SN 1987A as seen by the Hubble Space Telescope over the years. (Credit: NASA, ESA, and R. Kirshner (Harvard-Smithsonian Center for Astrophysics and Gordon and Betty Moore Foundation), and P. Challis (Harvard-Smithsonian Center for Astrophysics))
Researchers first observed SN 1987A 37 years ago. It is the nearest and brightest supernova to Earth and, since then, has been the most studied supernova. SN 1987A burst into the sky on February 23, 1987, at 160,000 light years away. Even at this distance, the supernova was visible in the sky for several months before fading. Researchers also detected SN 1987A using its neutrinos.
After SN 1987A exploded, scientists predicted that it possibly formed a black hole or a neutron star at its center. The supernova’s neutrino burst hinted to researchers that what had formed at the center was a neutron star, but they had no conclusive evidence until the JWST.
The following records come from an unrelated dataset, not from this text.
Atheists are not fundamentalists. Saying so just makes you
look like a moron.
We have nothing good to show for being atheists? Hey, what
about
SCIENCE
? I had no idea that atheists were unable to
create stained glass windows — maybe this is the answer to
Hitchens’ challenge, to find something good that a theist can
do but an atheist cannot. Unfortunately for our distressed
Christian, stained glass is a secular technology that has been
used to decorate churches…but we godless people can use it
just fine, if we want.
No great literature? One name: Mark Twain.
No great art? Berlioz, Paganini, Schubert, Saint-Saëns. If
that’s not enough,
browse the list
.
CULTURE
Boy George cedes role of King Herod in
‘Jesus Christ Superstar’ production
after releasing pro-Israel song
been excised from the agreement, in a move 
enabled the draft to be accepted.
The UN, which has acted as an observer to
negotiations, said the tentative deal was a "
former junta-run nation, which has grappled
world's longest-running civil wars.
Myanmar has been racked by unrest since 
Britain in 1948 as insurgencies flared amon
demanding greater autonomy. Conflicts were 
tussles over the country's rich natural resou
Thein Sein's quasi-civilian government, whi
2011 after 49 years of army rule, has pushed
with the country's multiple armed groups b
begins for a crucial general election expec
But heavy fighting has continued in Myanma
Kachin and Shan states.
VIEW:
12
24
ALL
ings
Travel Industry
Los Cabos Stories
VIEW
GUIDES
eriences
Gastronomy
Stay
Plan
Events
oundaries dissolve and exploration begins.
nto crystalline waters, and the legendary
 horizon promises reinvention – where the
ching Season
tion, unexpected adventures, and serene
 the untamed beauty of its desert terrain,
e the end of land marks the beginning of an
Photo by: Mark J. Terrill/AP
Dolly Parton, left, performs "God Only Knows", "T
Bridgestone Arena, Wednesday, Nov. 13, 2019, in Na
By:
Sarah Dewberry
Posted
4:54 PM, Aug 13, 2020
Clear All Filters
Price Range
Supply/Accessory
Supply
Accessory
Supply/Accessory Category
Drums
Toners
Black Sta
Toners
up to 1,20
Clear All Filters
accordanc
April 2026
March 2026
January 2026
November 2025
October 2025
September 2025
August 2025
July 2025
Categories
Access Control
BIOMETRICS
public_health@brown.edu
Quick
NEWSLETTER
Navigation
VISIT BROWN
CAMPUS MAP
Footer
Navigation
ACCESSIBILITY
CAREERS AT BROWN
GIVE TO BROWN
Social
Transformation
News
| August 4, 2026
Using the JWST’s MIRI and NIRSpec instruments, scientists found that the argon and sulfur atoms around the area where the supernova occurred were ionized. Only an event like a neutron star that blasted the particles with ultraviolet or X-ray radiation could have ionized the atoms. Strong cosmic winds from a rotating neutron star mixing with the supernova’s material could also have caused this.
SN 1987A as seen by the James Webb Space Telescope (Credit: NASA, ESA, CSA, M. Matsuura (Cardiff University), R. Arendt (NASA’s Goddard Spaceflight Center & University of Maryland, Baltimore County), C. Fransson)
In their study, the authors note that what ionized the atoms could have been a neutron star in one of two scenarios. It may have been the radiation emanating from the blazing, million-degree heat from the new star or from particles that accelerated in the supernova’s magnetic field as the neutron star rapidly spun. Models agree with both neutron star options. But which one is more challenging to pinpoint? More observations with JWST and on-the-ground telescopes may help the team glean more information.
Either way, both options fit with the team’s speculations of a neutron star residing in the center of SN 1987A.